Thursday, April 26, 2018

SEM FIM



"Quero saber quem sou. Meto-me numa alcova escura, se me concentro no meu pensamento. Angustiado, abro uma janela, e um golpe de luz desvenda-me um espaço vazio e sem limites. Intimamente, todo o meu ser se perde num deserto. Cá fora, em volta de mim, a terra é outro deserto. Um deserto sem fim; e, através dele, o meu fantasma vagabundo...
Porque eu não sou eu ainda. Eu não nasci ainda! E é possível que eu morra sem ter nascido. Eis a triste condição do homem. Saber que não existe ainda, que não nasceu ainda, que a sua consciência não é mais que um vago reflexo divino entranhado no seio duma nuvem, duma substância que não conquistou ainda uma forma no espaço e uma duração no tempo - a consciência do não-ser. 
Mas este não-ser, este nada em que vivo, exalta-se e abrasa-me de tal modo, que chego a ter a ilusão duma existência verdadeira! O sonho exasperado convence-se de que é uma realidade.

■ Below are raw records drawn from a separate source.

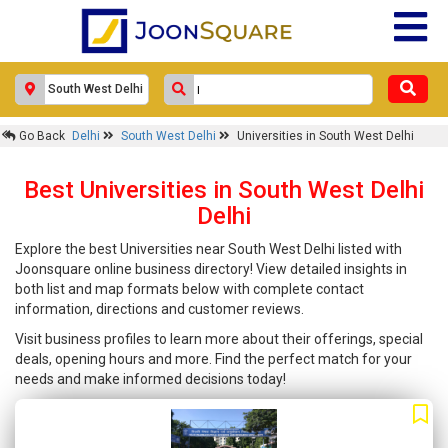
Go Back
Delhi
South West Delhi
Universities in South West Delhi
Best Universities in South West Delhi
Delhi
Explore the best Universities near South West Delhi listed with
Joonsquare online business directory! View detailed insights in
both list and map formats below with complete contact
information, directions and customer reviews.
Visit business profiles to learn more about their offerings, special
deals, opening hours and more. Find the perfect match for your
needs and make informed decisions today!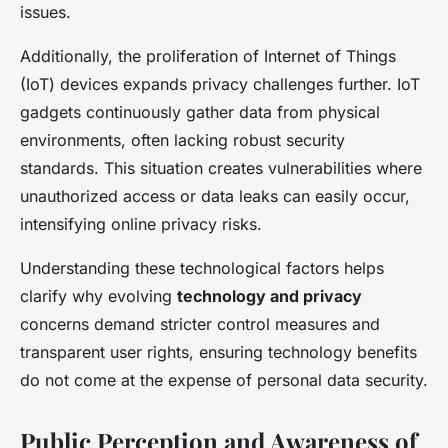
issues.
Additionally, the proliferation of Internet of Things
(IoT) devices expands privacy challenges further. IoT
gadgets continuously gather data from physical
environments, often lacking robust security
standards. This situation creates vulnerabilities where
unauthorized access or data leaks can easily occur,
intensifying online privacy risks.
Understanding these technological factors helps
clarify why evolving
technology and privacy
concerns demand stricter control measures and
transparent user rights, ensuring technology benefits
do not come at the expense of personal data security.
Public Perception and Awareness of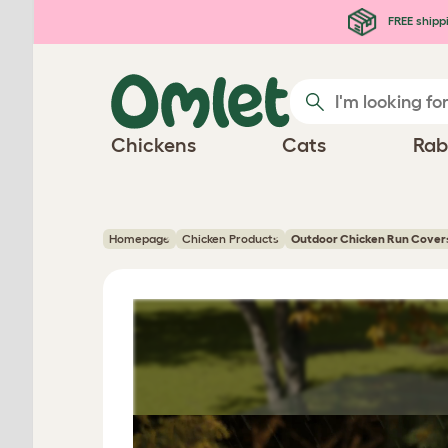
Skip to main content
FREE shipp
Chickens
Cats
Rab
Homepage
Chicken Products
Outdoor Chicken Run Cover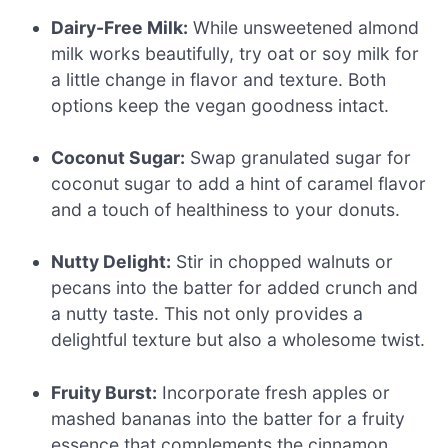
Dairy-Free Milk:
While unsweetened almond
milk works beautifully, try oat or soy milk for
a little change in flavor and texture. Both
options keep the vegan goodness intact.
Coconut Sugar:
Swap granulated sugar for
coconut sugar to add a hint of caramel flavor
and a touch of healthiness to your donuts.
Nutty Delight:
Stir in chopped walnuts or
pecans into the batter for added crunch and
a nutty taste. This not only provides a
delightful texture but also a wholesome twist.
Fruity Burst:
Incorporate fresh apples or
mashed bananas into the batter for a fruity
essence that complements the cinnamon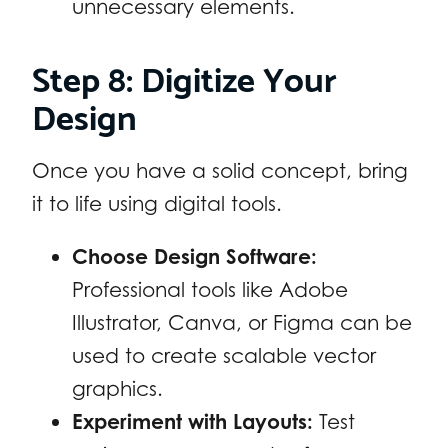
unnecessary elements.
Step 8: Digitize Your
Design
Once you have a solid concept, bring
it to life using digital tools.
Choose Design Software:
Professional tools like Adobe
Illustrator, Canva, or Figma can be
used to create scalable vector
graphics.
Experiment with Layouts:
Test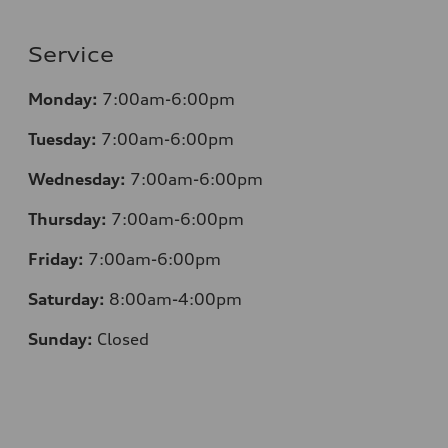
Service
Monday:
7:00am-6:00pm
Tuesday:
7:00am-6:00pm
Wednesday:
7:00am-6:00pm
Thursday:
7:00am-6:00pm
Friday:
7:00am-6:00pm
Saturday:
8:00am-4:00pm
Sunday:
Closed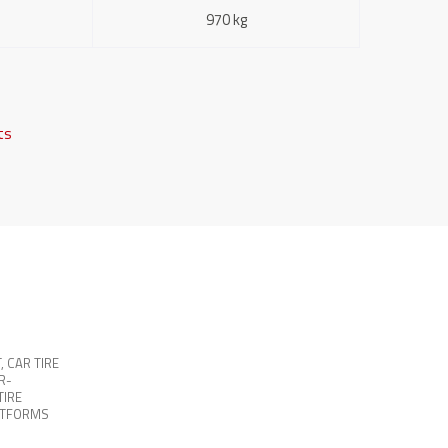
970 kg
fts
T
,
CAR TIRE
R-
TIRE
ATFORMS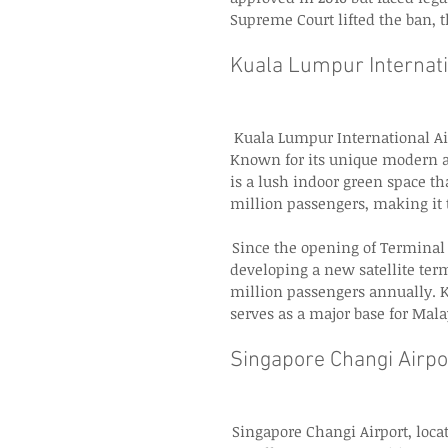
Supreme Court lifted the ban, t
Kuala Lumpur Internati
  Kuala Lumpur International Ai
Known for its unique modern a
is a lush indoor green space th
million passengers, making it t
 Since the opening of Terminal 
developing a new satellite term
million passengers annually. K
serves as a major base for Mala
Singapore Changi Airpor
 Singapore Changi Airport, loc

Também eu, um sonho exasperado pela dor e pelo amor, me convenço, às vezes, de que existo, de que fui dado à luz do dia, de que apareci na terra e sou alguém."


Teixeira de Pascoaes, 14 de outubro de 1924, in Uma Amizade - Cartas de Teixeira de Pascoaes a Anrique Paço d'Arcos, Lisboa: Vega, 1993, p. 31.